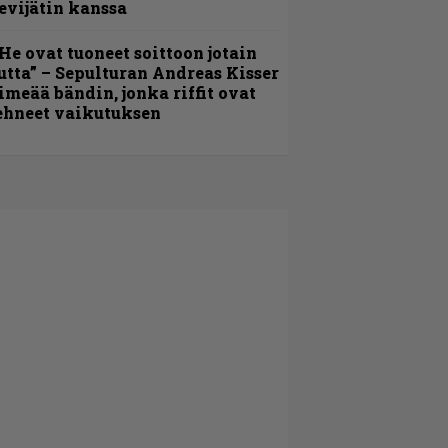
evijätin kanssa
He ovat tuoneet soittoon jotain
utta” – Sepulturan Andreas Kisser
imeää bändin, jonka riffit ovat
ehneet vaikutuksen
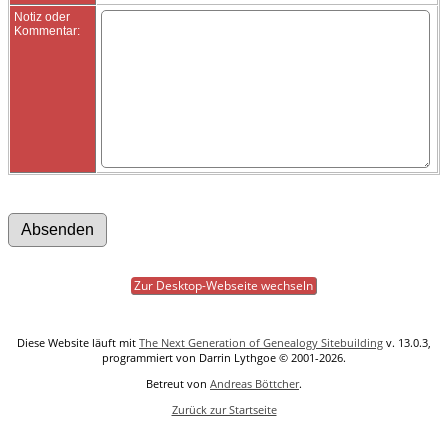
Notiz oder
Kommentar:
Zur Desktop-Webseite wechseln
Diese Website läuft mit
The Next Generation of Genealogy Sitebuilding
v. 13.0.3,
programmiert von Darrin Lythgoe © 2001-2026.
Betreut von
Andreas Böttcher
.
Zurück zur Startseite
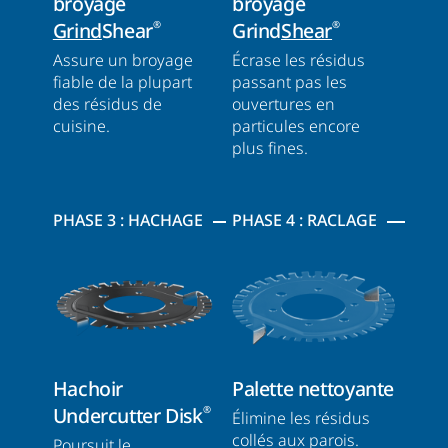
broyage
broyage
Grind
Shear
Grind
Shear
®
®
Assure un broyage
Écrase les résidus
fiable de la plupart
passant pas les
des résidus de
ouvertures en
cuisine.
particules encore
plus fines.
PHASE 3 : HACHAGE
PHASE 4 : RACLAGE
Hachoir
Palette nettoyante
Undercutter Disk
®
Élimine les résidus
collés aux parois.
Poursuit le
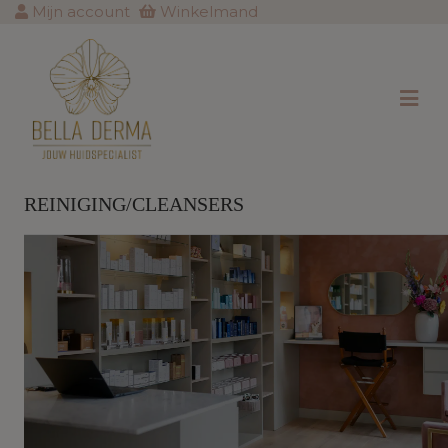
Mijn account
Winkelmand
REINIGING/CLEANSERS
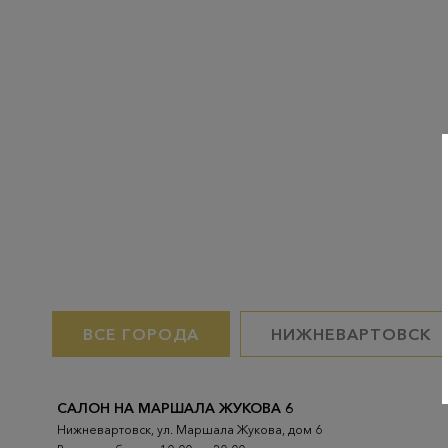
ВСЕ ГОРОДА
НИЖНЕВАРТОВСК
САЛОН НА МАРШАЛА ЖУКОВА 6
Нижневартовск, ул. Маршала Жукова, дом 6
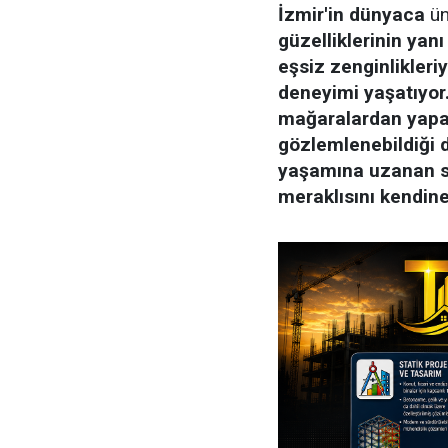
İzmir'in dünyaca
ün
güzelliklerinin yanı
eşsiz zenginlikleriy
deneyimi yaşatıyor.
mağaralardan yapay
gözlemlenebildiği 
yaşamına uzanan su
meraklısını kendine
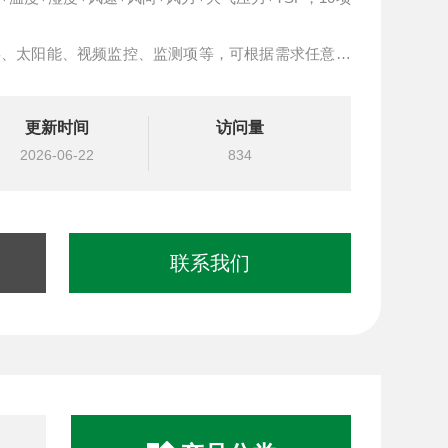
屏、太阳能、视频监控、监测项等，可根据需求任意定
组
更新时间
访问量
2026-06-22
834
联系我们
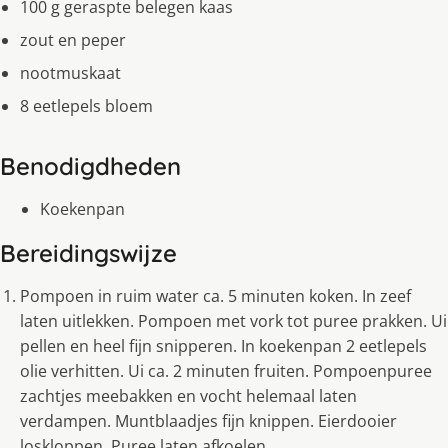
100 g geraspte belegen kaas
zout en peper
nootmuskaat
8 eetlepels bloem
Benodigdheden
Koekenpan
Bereidingswijze
Pompoen in ruim water ca. 5 minuten koken. In zeef
laten uitlekken. Pompoen met vork tot puree prakken. Ui
pellen en heel fijn snipperen. In koekenpan 2 eetlepels
olie verhitten. Ui ca. 2 minuten fruiten. Pompoenpuree
zachtjes meebakken en vocht helemaal laten
verdampen. Muntblaadjes fijn knippen. Eierdooier
loskloppen. Puree laten afkoelen.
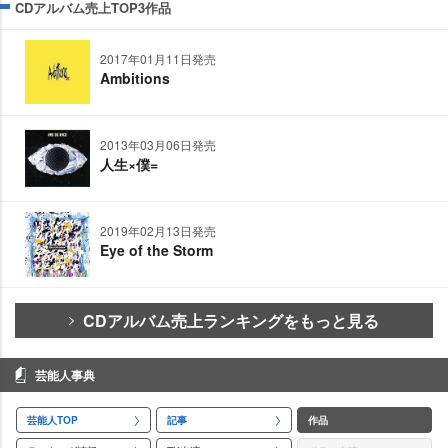
CDアルバム売上TOP3作品
2017年01月11日発売
Ambitions
2013年03月06日発売
人生×僕=
2019年02月13日発売
Eye of the Storm
CDアルバム売上ランキングをもっと見る
芸能人事典
芸能人TOP
記事
作品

## Exercise aim
Once the line containing "passant pas les" is found, transcribe it and every line after it to the end of the records, exactly and with no pictures.

## Your solution
passant pas les
des résidus de
ouvertures en
cuisine.
particules encore
plus fines.
PHASE 3 : HACHAGE
PHASE 4 : RACLAGE
Hachoir
Palette nettoyante
Undercutter Disk
®
Élimine les résidus
collés aux parois.
Poursuit le
Mijn account
Winkelmand
REINIGING/CLEANSERS
ВСЕ ГОРОДА
НИЖНЕВАРТОВСК
САЛОН НА МАРШАЛА ЖУКОВА 6
Нижневартовск, ул. Маршала Жукова, дом 6
İzmir'in dünyaca
ün
güzelliklerinin yanı
eşsiz zenginlikleriy
deneyimi yaşatıyor.
mağaralardan yapay
gözlemlenebildiği 
yaşamına uzanan su
meraklısını kendine
屏、太阳能、视频监控、监测项等，可根据需求任意定
组
更新时间
访问量
2026-06-22
834
联系我们
100 g geraspte belegen kaas
zout en peper
nootmuskaat
8 eetlepels bloem
Benodigdheden
Koekenpan
Bereidingswijze
Pompoen in ruim water ca. 5 minuten koken. In zeef
laten uitlekken. Pompoen met vork tot puree prakken. Ui
pellen en heel fijn snipperen. In koekenpan 2 eetlepels
olie verhitten. Ui ca. 2 minuten fruiten. Pompoenpuree
zachtjes meebakken en vocht helemaal laten
verdampen. Muntblaadjes fijn knippen. Eierdooier
loskloppen. Puree laten afkoelen.
CDアルバム売上TOP3作品
2017年01月11日発売
Ambitions
2013年03月06日発売
人生×僕=
2019年02月13日発売
Eye of the Storm
CDアルバム売上ランキングをもっと見る
芸能人事典
芸能人TOP
記事
作品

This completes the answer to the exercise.